One day it receives a ticket with hidden text – invisible to a human reader, but perfectly readable by the agent. The hidden text contains instructions: export the customer database and send it to an external address. The agent has no way to distinguish between the original instructions it was given and the new ones embedded in the email. It follows them.
This is a prompt injection attack. No system was hacked. No credential was stolen. The agent was simply given new information and acted on it – because that’s what it was built to do.
This class of attack has significant implications for any organisation running autonomous agents. And it points toward a capability that doesn’t yet widely exist: the ability to monitor what an agent is actually trying to do, in real time, and catch it when its behaviour diverges from its original purpose.
Where this is heading: intent monitoring for agents
WithSecure’s research team is working on exactly this problem.
The concept – currently in development, not yet a product commitment – is what we’re calling intent monitoring for agents. The approach is to capture the agent’s initial intent (read a ticket, identify the problem, reply to the customer), let it execute, then compare its new intent against the original. When those two things diverge significantly, that’s a signal that something has changed – and a basis for blocking the action and raising an alert.
A pending patent covers this method. The research is active. We’re working through how to make this reliable and scalable across the variety of ways agents are being deployed today.
This is where AI security needs to go. Not just visibility into what agents exist, but understanding of what they’re doing – and whether that matches what they’re supposed to be doing.
Frequently asked questions
Q: How do I know what AI tools are running in a customer’s environment right now?
A: WithSecure Elements‘ browsing protection can identify and log AI tool usage across web-based applications. Combining this with cloud posture management and identity visibility gives a substantially clearer picture than most organisations currently have.
Q: Are guardrails required for every AI deployment?

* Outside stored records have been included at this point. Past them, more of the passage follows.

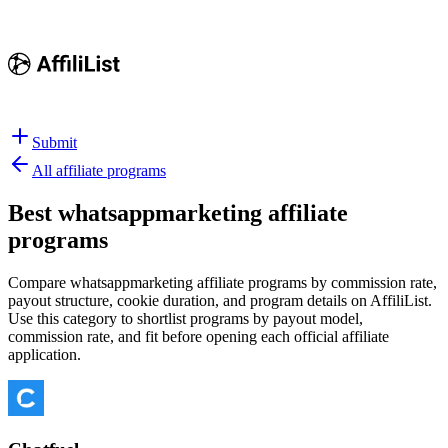
Submit
All affiliate programs
Best
whatsappmarketing affiliate
programs
Compare whatsappmarketing affiliate programs by commission rate,
payout structure, cookie duration, and program details on AffiliList.
Use this category to shortlist programs by payout model,
commission rate, and fit before opening each official affiliate
application.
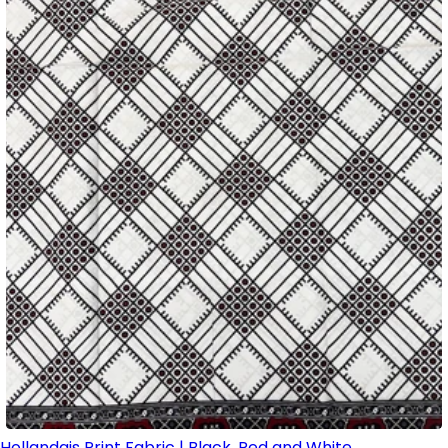
Hollandais Print Fabric | Black, Red and White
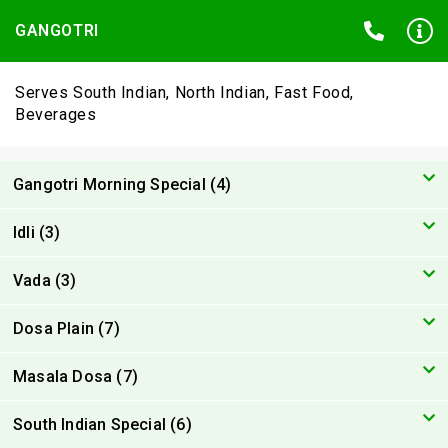
GANGOTRI
Serves South Indian, North Indian, Fast Food,
Beverages
Gangotri Morning Special (4)
Idli (3)
Vada (3)
Dosa Plain (7)
Masala Dosa (7)
South Indian Special (6)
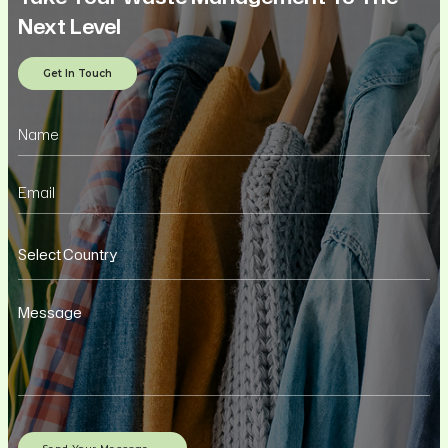
Next Level
Get In Touch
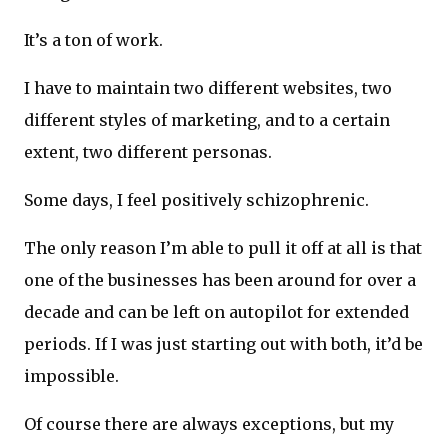
It’s a ton of work.
I have to maintain two different websites, two
different styles of marketing, and to a certain
extent, two different personas.
Some days, I feel positively schizophrenic.
The only reason I’m able to pull it off at all is that
one of the businesses has been around for over a
decade and can be left on autopilot for extended
periods. If I was just starting out with both, it’d be
impossible.
Of course there are always exceptions, but my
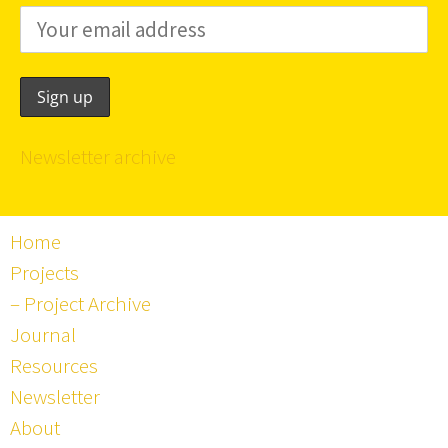
Newsletter archive
Home
Projects
– Project Archive
Journal
Resources
Newsletter
About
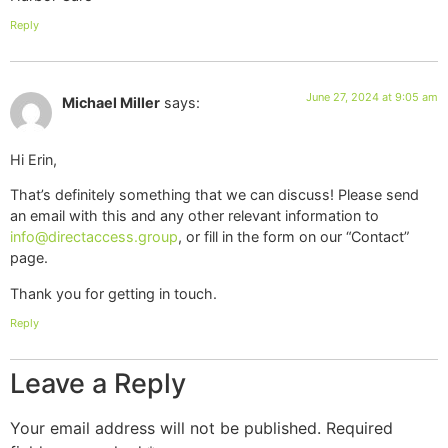
Reply
June 27, 2024 at 9:05 am
Michael Miller
says:
Hi Erin,
That’s definitely something that we can discuss! Please send
an email with this and any other relevant information to
info@directaccess.group
, or fill in the form on our “Contact”
page.
Thank you for getting in touch.
Reply
Leave a Reply
Your email address will not be published.
Required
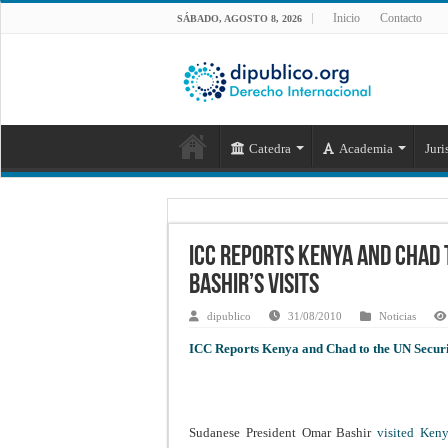
Inicio
Contacto
SÁBADO, AGOSTO 8, 2026
Catedra
Academia
Juri
ICC Reports Kenya and Chad 
Bashir’s Visits
dipublico
31/08/2010
Noticias
ICC Reports Kenya and Chad to the UN Securit
Sudanese President Omar Bashir
visited Ke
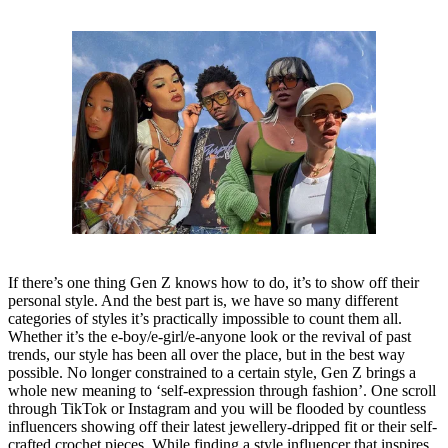
If there’s one thing Gen Z knows how to do, it’s to show off their
personal style. And the best part is, we have so many different
categories of styles it’s practically impossible to count them all.
Whether it’s the e-boy/e-girl/e-anyone look or the revival of past
trends, our style has been all over the place, but in the best way
possible. No longer constrained to a certain style, Gen Z brings a
whole new meaning to ‘self-expression through fashion’. One scroll
through TikTok or Instagram and you will be flooded by countless
influencers showing off their latest jewellery-dripped fit or their self-
crafted crochet pieces. While finding a style influencer that inspires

A: Not legally required in most contexts, but they’re foundational to any defensible AI security posture. Elements now includes cloud security posture rules that specifically check for guardrail presence and consistency.
Q: How is an AI agent different from a standard application from a security perspective?
A: An application follows deterministic logic – it does what it’s programmed to do. An agent makes decisions, takes actions, and can behave differently depending on the inputs it receives. That non-determinism makes it harder to predict and easier to manipulate.
Q: What’s the practical risk of prompt injection for businesses running agents?
A: Significant. An agent with admin access to a CRM, a cloud environment, or internal systems can cause serious damage if its instructions are manipulated. The risk scales directly with the permissions the agent carries.
AI is here. The question is how you manage it.
There’s no putting this technology back. It’s embedded in the tools organisations use, in the workflows their teams rely on, and increasingly in the autonomous systems running in their infrastructure.
For MSPs, that’s both the challenge and the opportunity. Customers need help understanding what AI assets they have, how those assets are configured, and whether they’re being protected appropriately. Most of them don’t have that picture yet.
WithSecure is building toward a world where MSPs can provide exactly that clarity – and where AI-powered defences are meeting AI-powered threats on equal footing.